Early life and education
[edit]Patricia Anne Bown was born in Seattle, the daughter of Augustus Bown and Edith Ruth Cahill Bown.[1] Her father worked as a chef on the railroad, and her mother as a beautician. They met in Canada, then relocated to Seattle's Central District to raise their seven children.[2] The family was Catholic, and young Patti did chores to help out the nuns who lived in a nearby enclosed Carmelite convent.[3]
Bown grew up in a household that valued music and Black culture.[1] Edith, herself a pianist and a Fisk University graduate, brought her children to see performances by Marian Anderson, Katherine Dunham, and Arthur Rubenstein.[1] Bown recalled her recounting stories of their grandmother's escape from slavery.[3] Bown's sister, Edith Bown Valentine, was a classical pianist; another sister, Millie Bown Russell, became known for her work on diversity in STEM education.[1]
Bown began playing piano at two years old; she startled her parents with her ability to play Duke Ellington songs by ear after hearing them on the radio.[3] She began to take lessons with a local piano teacher when she was six years old, from whom she learned to read music.[4]
As a teenager, Bown got involved with the Jackson Street jazz scene. She became friends with Quincy Jones, who called her a "child prodigy."[5] After meeting Ray Charles at Seattle's Washington Social Club, he tutored her in the art of accompanying a jazz vocalist.[6]

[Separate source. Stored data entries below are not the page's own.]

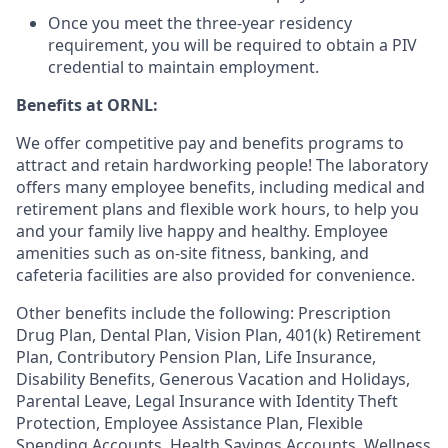
Once you meet the three-year residency
requirement, you will be required to obtain a PIV
credential to maintain employment.
Benefits at ORNL:
We offer competitive pay and benefits programs to
attract and retain hardworking people! The laboratory
offers many employee benefits, including medical and
retirement plans and flexible work hours, to help you
and your family live happy and healthy. Employee
amenities such as on-site fitness, banking, and
cafeteria facilities are also provided for convenience.
Other benefits include the following: Prescription
Drug Plan, Dental Plan, Vision Plan, 401(k) Retirement
Plan, Contributory Pension Plan, Life Insurance,
Disability Benefits, Generous Vacation and Holidays,
Parental Leave, Legal Insurance with Identity Theft
Protection, Employee Assistance Plan, Flexible
Spending Accounts, Health Savings Accounts, Wellness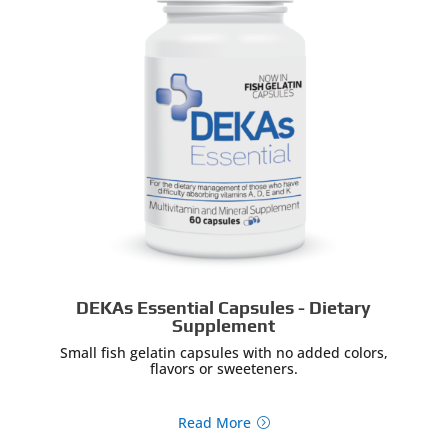
DEKAs Essential Capsules - Dietary
Supplement
Small fish gelatin capsules with no added colors,
flavors or sweeteners.
Read More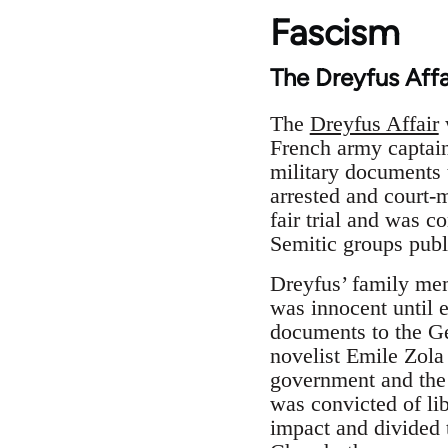
Fascism
The Dreyfus Affa
The
Dreyfus Affair
French army captain
military documents 
arrested and court-
fair trial and was 
Semitic groups publi
Dreyfus’ family mem
was innocent until 
documents to the Ge
novelist Emile Zola 
government and the 
was convicted of lib
impact and divided 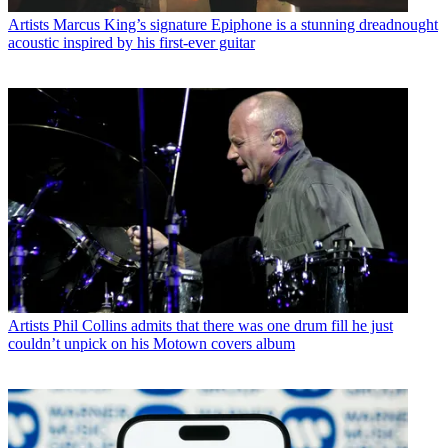
Artists
Marcus King’s signature Epiphone is a stunning dreadnought
acoustic inspired by his first-ever guitar
Artists
Phil Collins admits that there was one drum fill he just
couldn’t unpick on his Motown covers album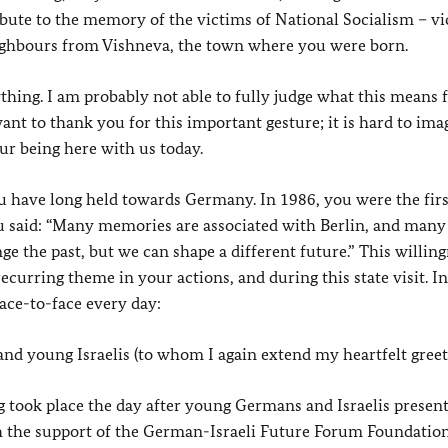
ibute to the memory of the victims of National Socialism – v
eighbours from Vishneva, the town where you were born.
ything. I am probably not able to fully judge what this means 
ant to thank you for this important gesture; it is hard to ima
ur being here with us today.
you have long held towards Germany. In 1986, you were the first
you said: “Many memories are associated with Berlin, and man
 the past, but we can shape a different future.” This willing
recurring theme in your actions, and during this state visit. I
ace-to-face every day:
nd young Israelis (to whom I again extend my heartfelt greet
took place the day after young Germans and Israelis present
th the support of the German-Israeli Future Forum Foundation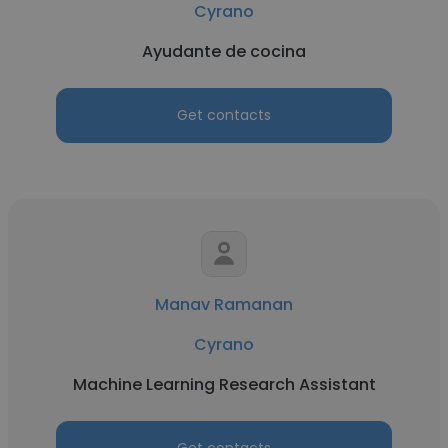
Cyrano
Ayudante de cocina
Get contacts
Manav Ramanan
Cyrano
Machine Learning Research Assistant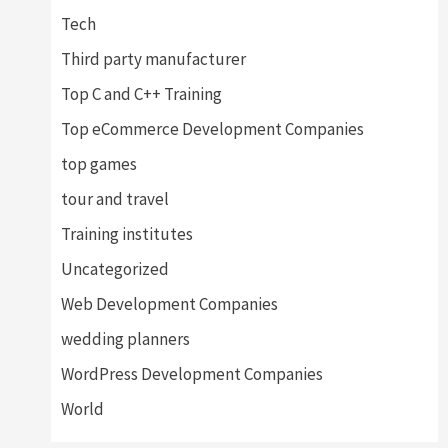
Tech
Third party manufacturer
Top C and C++ Training
Top eCommerce Development Companies
top games
tour and travel
Training institutes
Uncategorized
Web Development Companies
wedding planners
WordPress Development Companies
World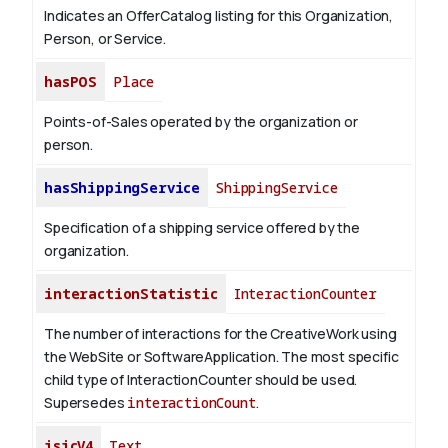
Indicates an OfferCatalog listing for this Organization,
Person, or Service.
hasPOS
Place
Points-of-Sales operated by the organization or
person.
hasShippingService
ShippingService
Specification of a shipping service offered by the
organization.
interactionStatistic
InteractionCounter
The number of interactions for the CreativeWork using
the WebSite or SoftwareApplication. The most specific
child type of InteractionCounter should be used.
Supersedes
interactionCount
.
isicV4
Text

Bown attended Seattle University on a music scholarship before transferring to the University of Washington. She also played in local orchestras, including the Seattle Symphony, which had awarded her first prize in a contest for young musicians.[1][3]
In 1953, she became a member of Seattle's Black musicians' union, the American Federation of Musicians Local 458.[7]
Career
[edit]Bown moved to New York City in 1956.[2] She described her experience starting out in the city's jazz scene as "very frustrating," with her ability to play in clubs limited to sitting in at the Five Spot.[3] After joining the musicians' union local 802, she found work as a soloist, playing early on in sessions with Billy Eckstine and Jimmy Rushing.[7] Her ability to sight-read and improvise made her a valuable session musician.[1]
Bown released one album under her own name, Patti Bown Plays Big Piano, in 1958 for the Columbia label. Joe Benjamin played bass on the record, along with Ed Shaughnessy on drums. Bown composed four of the album tracks.[3] One number, G'Won Train, was inspired by the beauty of an early morning walk home after staying up all night talking with other musicians, among them the saxophonist Ike Quebec. G'Won Train was covered by Quincy Jones, Jimmy Smith, and others.[3]
In 1959 Bown was invited by Quincy Jones to join his orchestra for a ten-month European tour of Harold Arlen's musical Free and Easy.[3] She was one of two women in the band, alongside trombonist Melba Liston.[5] Other musicians on that tour included Jimmy Cleveland, Aake Persson, Quentin Jackson, Julius Watkins, Phil Woods, Sahib Shihab, Porter Kilbert, Jerome Richardson, Budd Johnson, Buddy Catlett, Les Spann, Joe Harris, Floyd Standifer, and Clark Terry.[3] While on this tour she also played with Bill Coleman in Paris.
Bown went on to record with Gene Ammons, Oliver Nelson, Cal Massey, Duke Ellington, Roland Kirk, George Russell, Benny Carter, Charles Mingus, Sonny Stitt, Illinois Jacquet and Harry Sweets Edison.[2][8] As part of Ant Farmer's New York Jazz Sextet, she recorded John Coltrane's "Giant Steps" for a 1966 album.[9]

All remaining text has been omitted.